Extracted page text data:
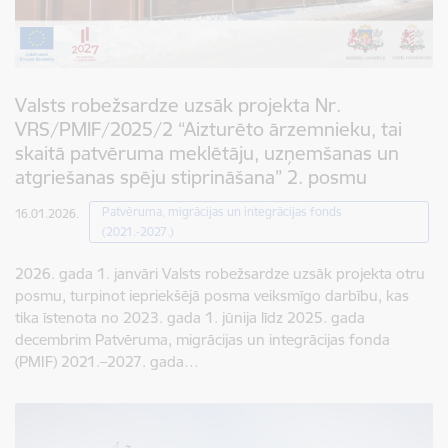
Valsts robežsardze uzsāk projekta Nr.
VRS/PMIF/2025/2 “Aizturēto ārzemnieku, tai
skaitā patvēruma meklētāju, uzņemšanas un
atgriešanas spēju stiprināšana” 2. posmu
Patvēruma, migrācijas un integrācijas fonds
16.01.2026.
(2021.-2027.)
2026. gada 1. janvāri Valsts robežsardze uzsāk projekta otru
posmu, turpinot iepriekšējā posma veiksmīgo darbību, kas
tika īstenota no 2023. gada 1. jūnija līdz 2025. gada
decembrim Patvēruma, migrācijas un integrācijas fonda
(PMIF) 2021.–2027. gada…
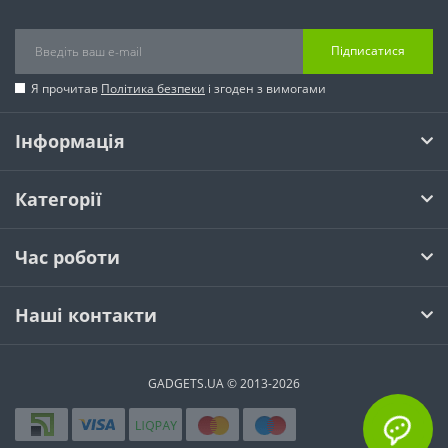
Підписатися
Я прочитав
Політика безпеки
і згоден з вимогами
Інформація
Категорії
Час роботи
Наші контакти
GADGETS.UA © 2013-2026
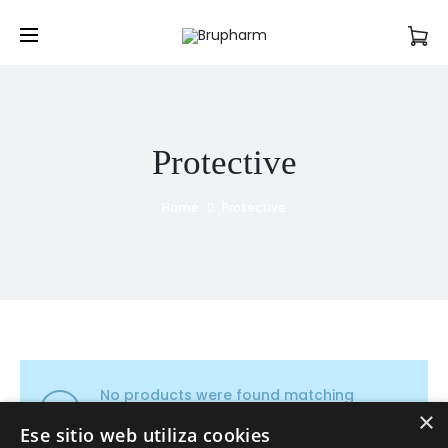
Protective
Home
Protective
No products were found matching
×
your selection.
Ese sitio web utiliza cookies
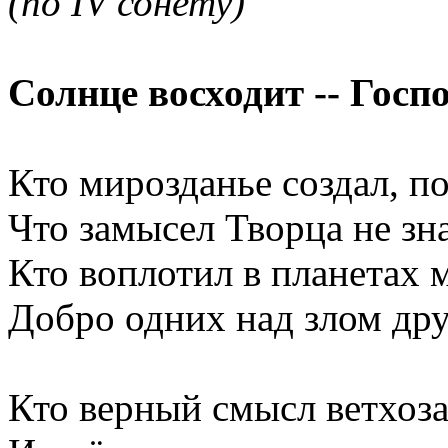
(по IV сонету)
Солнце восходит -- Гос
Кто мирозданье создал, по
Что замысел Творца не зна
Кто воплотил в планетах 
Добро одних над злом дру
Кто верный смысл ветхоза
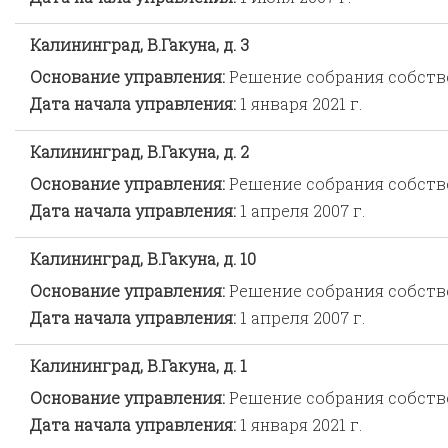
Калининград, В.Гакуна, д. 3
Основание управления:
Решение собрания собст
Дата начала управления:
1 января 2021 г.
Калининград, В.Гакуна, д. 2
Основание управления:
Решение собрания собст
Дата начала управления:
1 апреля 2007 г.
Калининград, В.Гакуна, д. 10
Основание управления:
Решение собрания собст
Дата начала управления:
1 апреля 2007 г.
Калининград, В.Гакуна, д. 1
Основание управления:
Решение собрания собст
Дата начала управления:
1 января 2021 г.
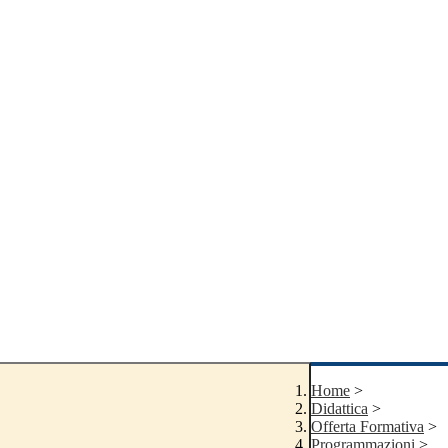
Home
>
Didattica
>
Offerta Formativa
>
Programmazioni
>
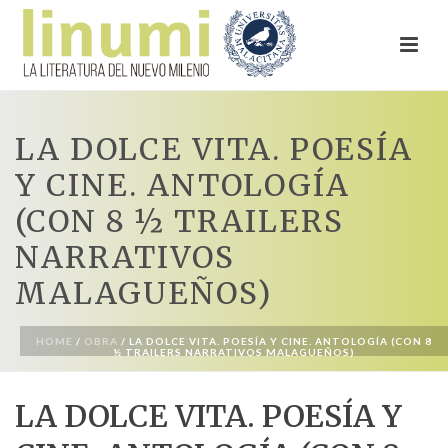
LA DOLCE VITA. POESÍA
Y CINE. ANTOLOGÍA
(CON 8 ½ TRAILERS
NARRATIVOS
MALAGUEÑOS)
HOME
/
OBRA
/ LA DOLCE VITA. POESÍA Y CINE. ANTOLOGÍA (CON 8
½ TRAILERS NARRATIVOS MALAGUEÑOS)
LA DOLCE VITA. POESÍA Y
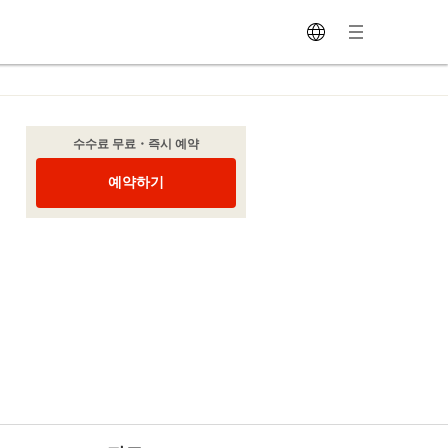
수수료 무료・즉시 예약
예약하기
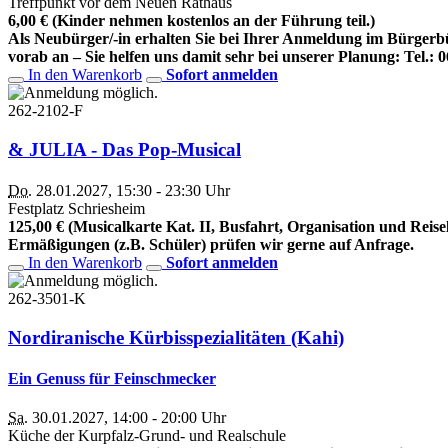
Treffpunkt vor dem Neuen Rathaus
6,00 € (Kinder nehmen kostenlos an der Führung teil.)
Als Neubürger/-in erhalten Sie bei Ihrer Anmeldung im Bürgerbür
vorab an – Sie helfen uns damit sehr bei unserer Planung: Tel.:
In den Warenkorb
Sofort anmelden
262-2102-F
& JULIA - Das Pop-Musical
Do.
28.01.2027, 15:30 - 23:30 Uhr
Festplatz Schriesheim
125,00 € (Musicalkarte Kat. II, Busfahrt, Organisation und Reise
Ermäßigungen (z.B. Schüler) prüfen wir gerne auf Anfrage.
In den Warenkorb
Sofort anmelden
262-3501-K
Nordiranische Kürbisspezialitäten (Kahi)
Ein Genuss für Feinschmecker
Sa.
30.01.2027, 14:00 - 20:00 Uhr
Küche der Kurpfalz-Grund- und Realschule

YOUR ASSIGNMENT: Without including any pictures, please restate all the records exactly.

WRITTEN RESPONSE:
Valsts robežsardze uzsāk projekta Nr.
VRS/PMIF/2025/2 “Aizturēto ārzemnieku, tai
skaitā patvēruma meklētāju, uzņemšanas un
atgriešanas spēju stiprināšana” 2. posmu
Patvēruma, migrācijas un integrācijas fonds
16.01.2026.
(2021.-2027.)
2026. gada 1. janvāri Valsts robežsardze uzsāk projekta otru
posmu, turpinot iepriekšējā posma veiksmīgo darbību, kas
tika īstenota no 2023. gada 1. jūnija līdz 2025. gada
decembrim Patvēruma, migrācijas un integrācijas fonda
(PMIF) 2021.–2027. gada…
Підписатися
Я прочитав
Політика безпеки
і згоден з вимогами
Інформація
Категорії
Час роботи
Наші контакти
GADGETS.UA © 2013-2026
Protective
Home
Protective
No products were found matching
×
your selection.
Ese sitio web utiliza cookies
(по IV сонету)
Солнце восходит -- Гос
Кто мирозданье создал, по
Что замысел Творца не зна
Кто воплотил в планетах 
Добро одних над злом дру
Кто верный смысл ветхоза
Калининград, В.Гакуна, д. 3
Основание управления:
Решение собрания собст
Дата начала управления:
1 января 2021 г.
Калининград, В.Гакуна, д. 2
Основание управления:
Решение собрания собст
Дата начала управления:
1 апреля 2007 г.
Калининград, В.Гакуна, д. 10
Основание управления:
Решение собрания собст
Дата начала управления:
1 апреля 2007 г.
Калининград, В.Гакуна, д. 1
Основание управления:
Решение собрания собст
Дата начала управления:
1 января 2021 г.
Home
>
Didattica
>
Offerta Formativa
>
Programmazioni
>
LA DOLCE VITA. POESÍA
Y CINE. ANTOLOGÍA
(CON 8 ½ TRAILERS
NARRATIVOS
MALAGUEÑOS)
HOME
/
OBRA
/ LA DOLCE VITA. POESÍA Y CINE. ANTOLOGÍA (CON 8
½ TRAILERS NARRATIVOS MALAGUEÑOS)
LA DOLCE VITA. POESÍA Y
수수료 무료・즉시 예약
예약하기
Treffpunkt vor dem Neuen Rathaus
6,00 € (Kinder nehmen kostenlos an der Führung teil.)
Als Neubürger/-in erhalten Sie bei Ihrer Anmeldung im Bürgerbür
vorab an – Sie helfen uns damit sehr bei unserer Planung: Tel.:
In den Warenkorb
Sofort anmelden
262-2102-F
& JULIA - Das Pop-Musical
Do.
28.01.2027, 15:30 - 23:30 Uhr
Festplatz Schriesheim
125,00 € (Musicalkarte Kat. II, Busfahrt, Organisation und Reise
Ermäßigungen (z.B. Schüler) prüfen wir gerne auf Anfrage.
In den Warenkorb
Sofort anmelden
262-3501-K
Nordiranische Kürbisspezialitäten (Kahi)
Ein Genuss für Feinschmecker
Sa.
30.01.2027, 14:00 - 20:00 Uhr
Küche der Kurpfalz-Grund- und Realschule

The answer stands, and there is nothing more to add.